Travel will begin to pick up in 2021 but the sector is not expected to fully recover before 2025, according to a new study from the global tourism industry research company Phocuswright. This they say is because vaccines will take a significant amount of time to roll out globally. Airline, hotel and tour operators who have lost or furloughed staff will also be slow to get back to 2019 capacity.
Presenting data at the virtual 4th International Hospitality Forum, held by the Hellenic Chamber of Hotels , Peter O’Connor of Phocuswright said that with the release of multiple vaccines, a recovery in travel should begin in 2021 but overall it is expected to be slow and constant.
Mr O’Connor stated “Part of the reason for this is that airlines and other suppliers, including hotels and tour operators, have furloughed aircraft and staff and it is going to take time to get these services back up and running, while consumers appear still relatively resistant to travel. It will take a significant amount of time for a vaccine to roll out to cover the majority of the population, even in Europe. We do not expect a full recovery, to those lofty 2019 levels, before 2025.”
According to Phocuswright data, 2019 was an exceptional year in most European countries, with estimations of the total travel market topping €300 billion. The study estimates that European travel market revenues will realistically only reach €107 billion in 2020, a 60% drop.
With a recovery expected to begin in 2021, the market size is estimated to grow to €168 billion. Mediterranean destinations such as Spain, Italy and Greece are forecast to have higher than average growth rates over that period.
Recovery is forecast to be more rapid in the hotel sector than in many other sectors of travel, driven by demand from domestic and customers in adjacent European markets (intra-European travellers).
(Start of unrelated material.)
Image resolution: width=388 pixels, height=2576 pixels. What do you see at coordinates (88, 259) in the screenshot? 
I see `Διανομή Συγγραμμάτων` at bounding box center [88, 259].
Two out of three travellers across the USA and most major European countries stress that travel remains an important part of their lifestyle and want to return to it as soon as possible. Already one in four are ready to travel domestically or into adjacent countries, with the figures growing to three out of four within six months and nine out of ten within 12 months.
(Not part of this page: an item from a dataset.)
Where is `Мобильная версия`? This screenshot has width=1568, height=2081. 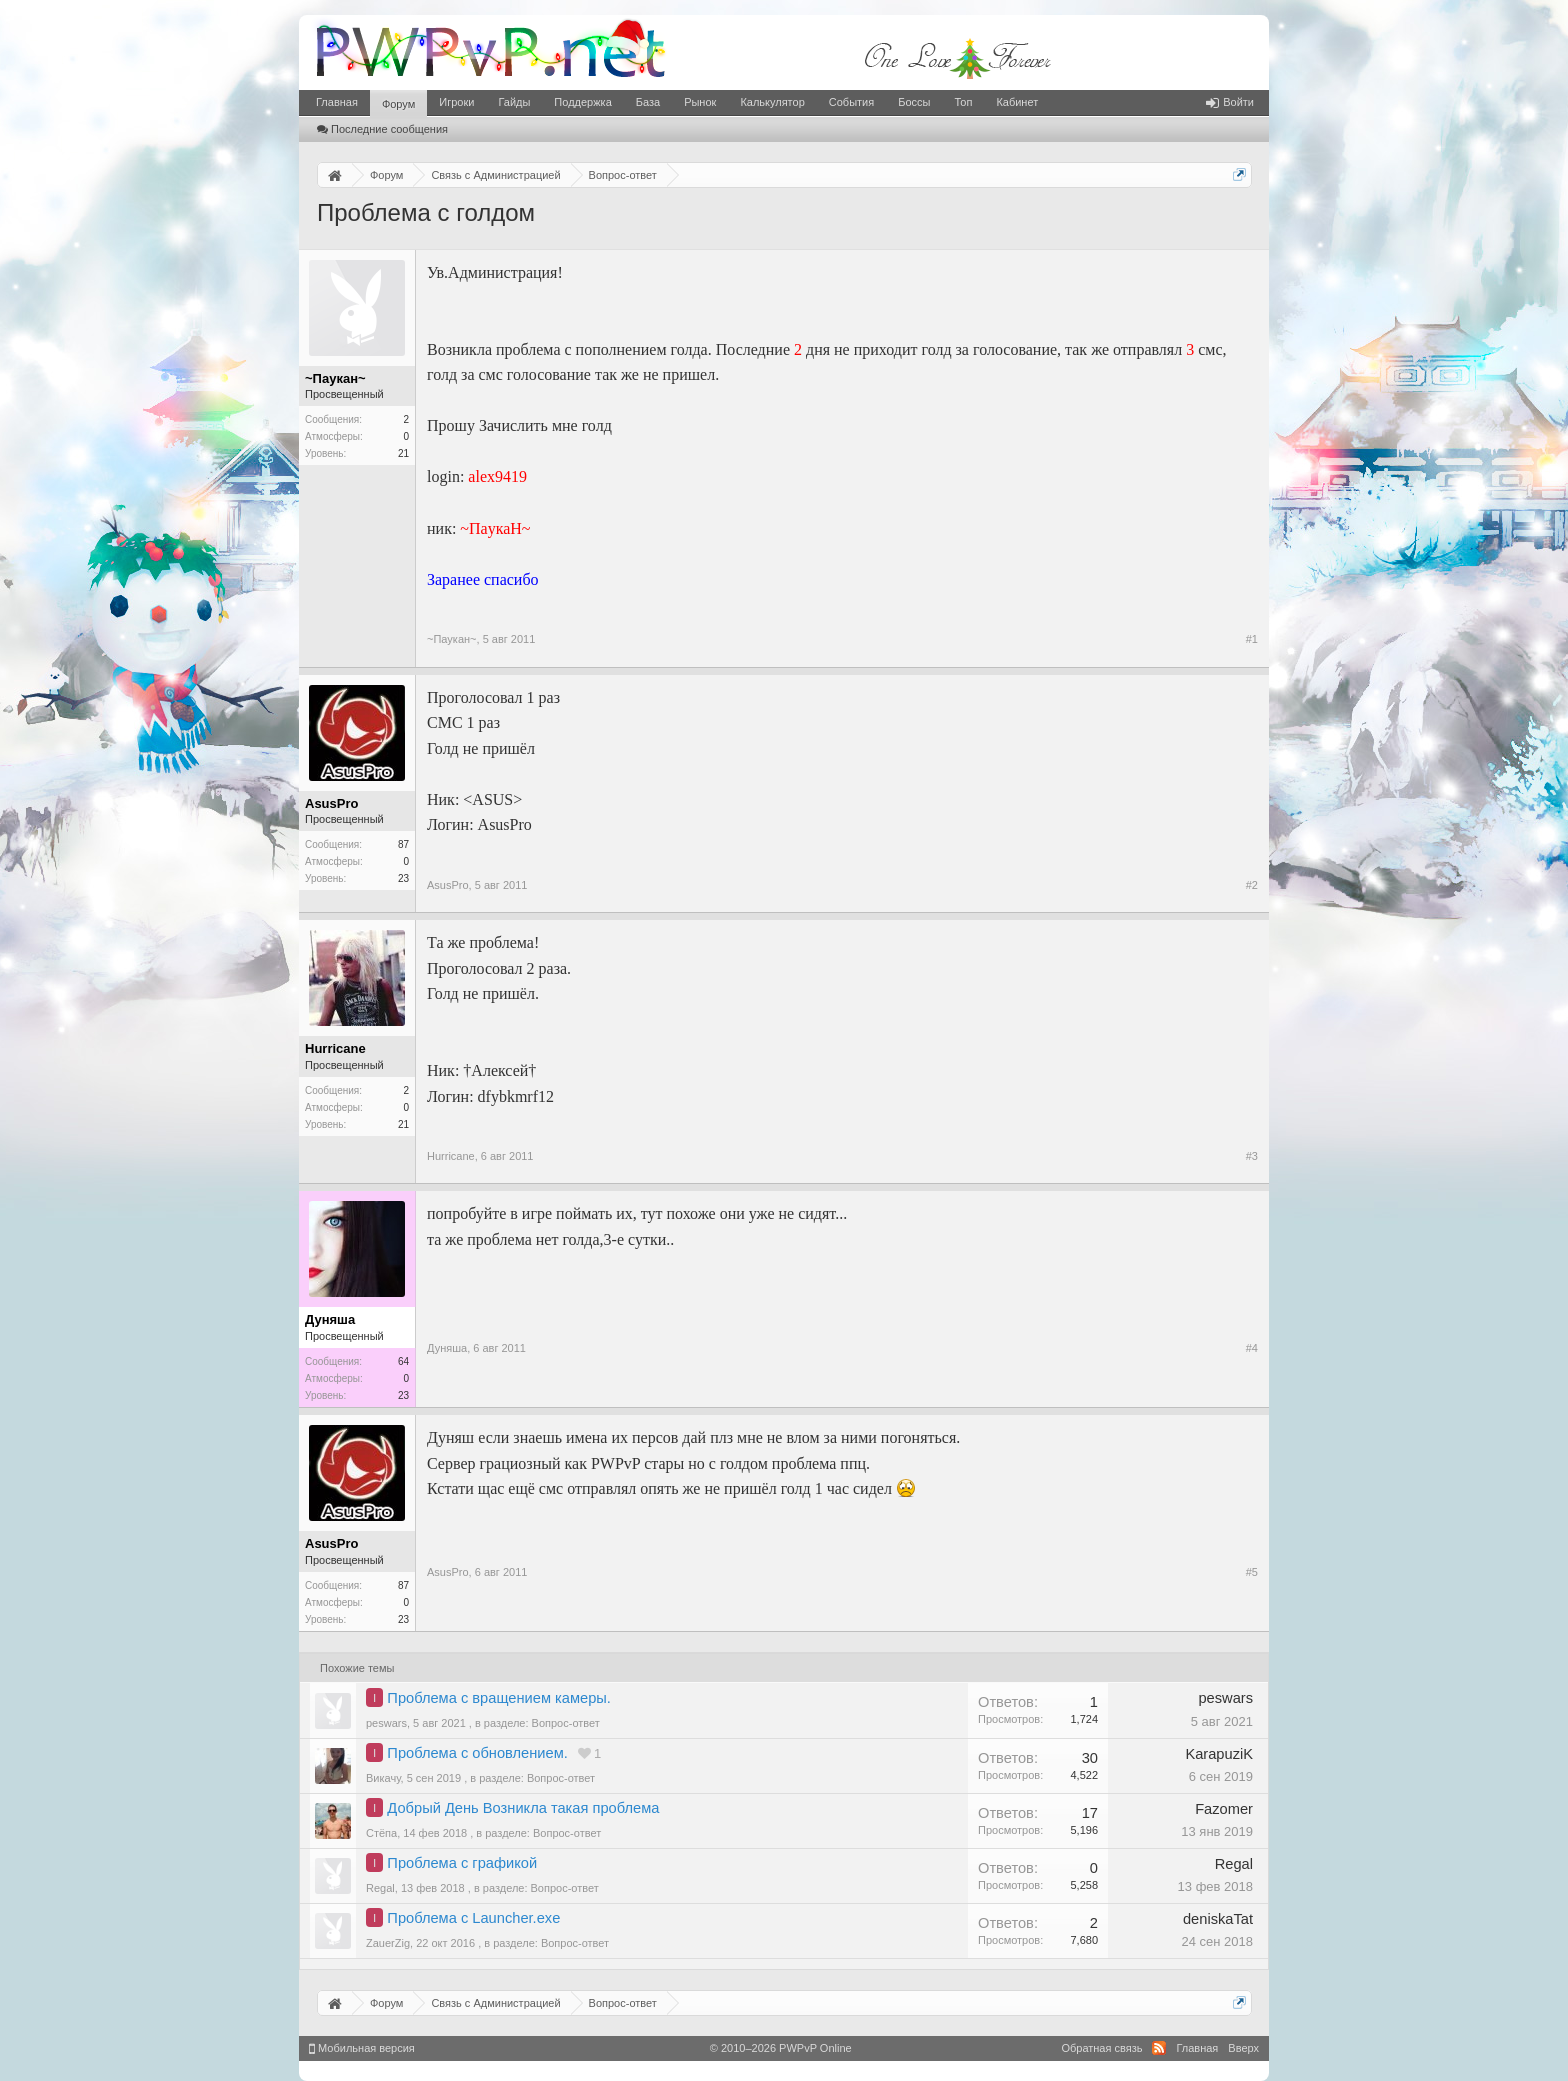 Мобильная версия is located at coordinates (362, 2048).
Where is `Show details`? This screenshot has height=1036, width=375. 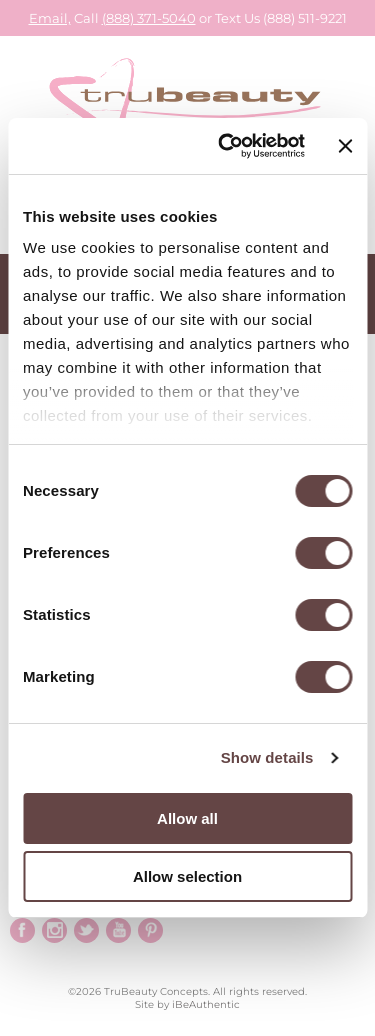 Show details is located at coordinates (267, 757).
While many travellers are comfortable with returning to travel within a year, only a small minority are comfortable travelling in the near term. This is primarily driven by uncertainty, over sudden border restrictions, quarantines, regulations, fear of being stranded, cancellation and refund policies. Until those fears are addressed extensively, most travellers are unlikely to stir far from home.
Phocuswright research showed that the announcements about successful developments of vaccines proved to be the key issue in encouraging consumers to return to travel faster.
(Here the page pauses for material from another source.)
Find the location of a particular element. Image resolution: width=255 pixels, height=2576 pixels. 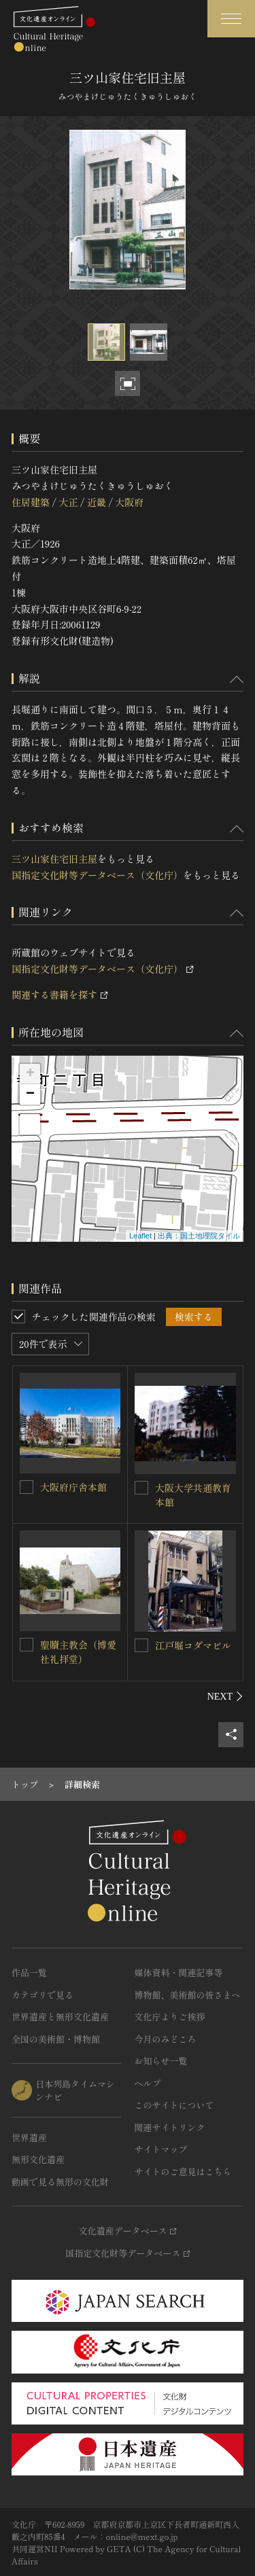 [江戸堀コダマビルを連想検索の対象にする] is located at coordinates (141, 1645).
As people restart to travel, they are much more likely to travel to familiar destinations closer to home. Focusing on European travellers, two out of three have indicated their willingness to travel within Europe by July 2021, led by the British and the Germans.
European travellers have a reluctance to venture towards long haul destination in the short to medium term, as less than half indicated that they would be willing to travel outside of Europe before July 2021.